30.256 (R1800)

Goedkeuring van de toetreding van de Republiek Bulgarije en Roemenië tot de Europese Unie



Dit voorstel van rijkswet keurt het Verdrag betreffende de toetreding van de Republiek Bulgarije en Roemenië tot de Europese Unie (Trb. 2005, 196)PDF-document goed.

Met de toetreding van Bulgarije en Roemenië tot de Europese Unie zal de vijfde uitbreidingsronde van de Unie zijn voltooid. Op 1 mei 2004 konden tien landen toetreden tot de Unie; Bulgarije en Roemenië hadden enkele jaren meer tijd nodig om zich voor te bereiden op het lidmaatschap van de Unie.

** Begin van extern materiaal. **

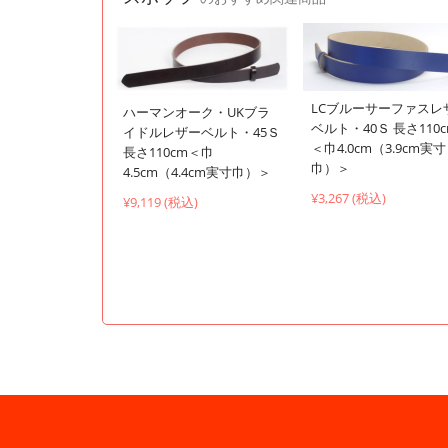
LCブルーサーファスレ
ハーマンオーク・UKブラ
ベルト・40Ｓ 長さ110
イドルレザーベルト・45Ｓ
＜巾4.0cm（3.9cm実寸
長さ110cm＜巾
巾）＞
4.5cm（4.4cm実寸巾）＞
¥3,267 (税込)
¥9,119 (税込)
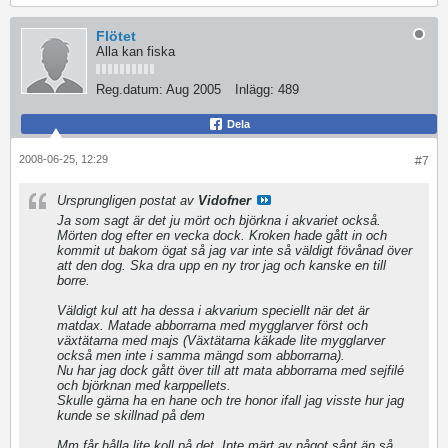
Flötet
Alla kan fiska
Reg.datum:
Aug 2005
Inlägg:
489
Dela
2008-06-25, 12:29
#7
Ursprungligen postat av
Vidofner
Ja som sagt är det ju mört och björkna i akvariet också.
Mörten dog efter en vecka dock. Kroken hade gått in och
kommit ut bakom ögat så jag var inte så väldigt fövånad över
att den dog. Ska dra upp en ny tror jag och kanske en till
borre.
Väldigt kul att ha dessa i akvarium speciellt när det är
matdax. Matade abborrarna med mygglarver först och
växtätarna med majs (Växtätarna käkade lite mygglarver
också men inte i samma mängd som abborrarna).
Nu har jag dock gått över till att mata abborrarna med sejfilé
och björknan med karppellets.
Skulle gärna ha en hane och tre honor ifall jag visste hur jag
kunde se skillnad på dem
Mm får hålla lite koll på det. Inte märt av något sånt än så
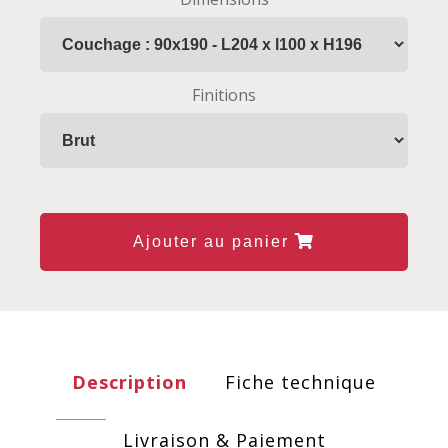
Finitions
Ajouter au panier
Description
Fiche technique
Livraison & Paiement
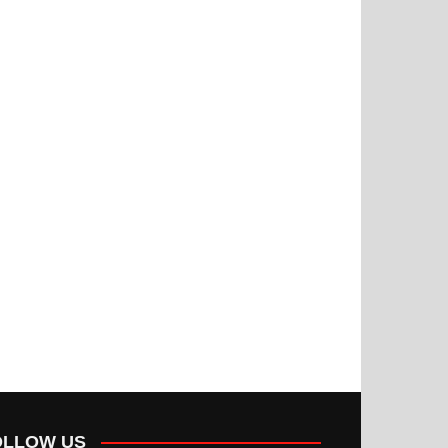
OLLOW US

Deze samenvatting is gebaseerd op het wetsvoorstel en de memorie van toelichting zoals ingediend bij de Tweede Kamer.


Stand van zaken

Het voorstel is op 7 februari 2006 aangenomen door de Tweede Kamer. GroenLinks, PvdA, D66, VVD, ChristenUnie, SGP en LPF stemden voor.

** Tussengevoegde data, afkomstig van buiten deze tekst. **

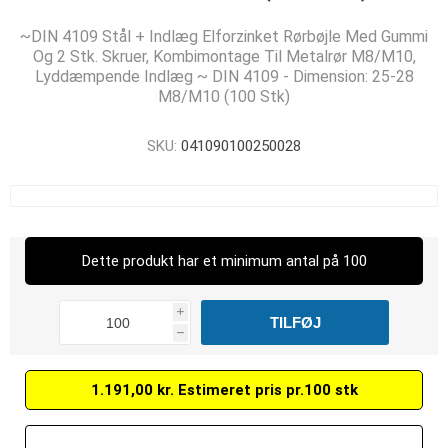
~DIN 4109 Stål + Indlæg Elforzinket Rørbøjle Med Gummi
Og 2 Stk. Skruer, Kombimontage Til Metalrør M8/M10,
Lyddæmpende Indlæg ~ DIN 4109 - Dimension: 25-28
M8/M10 (100 Stk)
SKU:
041090100250028
Dette produkt har et minimum antal på 100
i
h
1.191,00 kr. Estimeret pris pr.100 stk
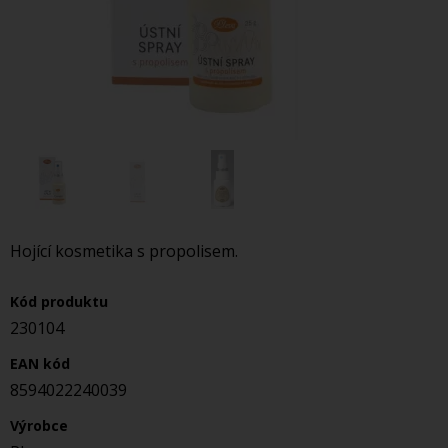
Hojící kosmetika s propolisem.
Kód produktu
230104
EAN kód
8594022240039
Výrobce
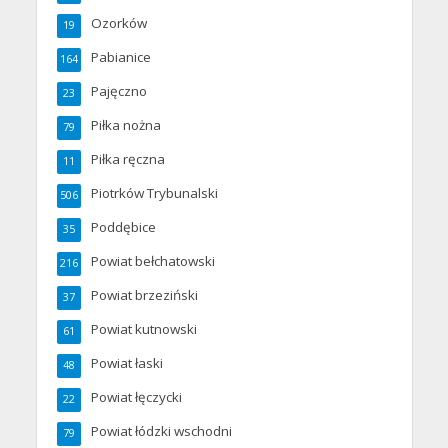
Ozorków
19
Pabianice
164
Pajęczno
23
Piłka nożna
79
Piłka ręczna
11
Piotrków Trybunalski
506
Poddębice
35
Powiat bełchatowski
216
Powiat brzeziński
37
Powiat kutnowski
61
Powiat łaski
48
Powiat łęczycki
22
Powiat łódzki wschodni
79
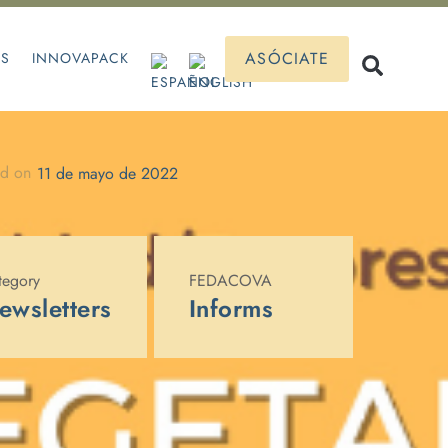
ASÓCIATE
OS
INNOVAPACK
ed on
11 de mayo de 2022
tegory
FEDACOVA
ewsletters
Informs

De Eerste Kamer heeft het voorstel op 13 juni 2006 zonder stemming aangenomen. De fractie van de SP is daarbij aantekening verleend.


Kerngegevens

ingediend

19 september 2005

titel

Goedkeuring van het op 25 april 2005 te Luxemburg totstandgekomen Verdrag betreffende de toetreding van de Republiek Bulgarije en Roemenië tot de Europese Unie (met Akte, Protocol, Slotakte en Bijlagen); Trb. 2005, 196

schriftelijke voorbereiding

inbreng geleverd door

ondertekening

inwerkingtreding

Met ingang van de dag na de datum van uitgifte van het Staatsblad waarin de wet wordt geplaatst


Hoofdlijnen

De Europese Commissie volgt de vorderingen van Bulgarije en Roemenië bij het overnemen en implementeren van het acquis nauwgezet.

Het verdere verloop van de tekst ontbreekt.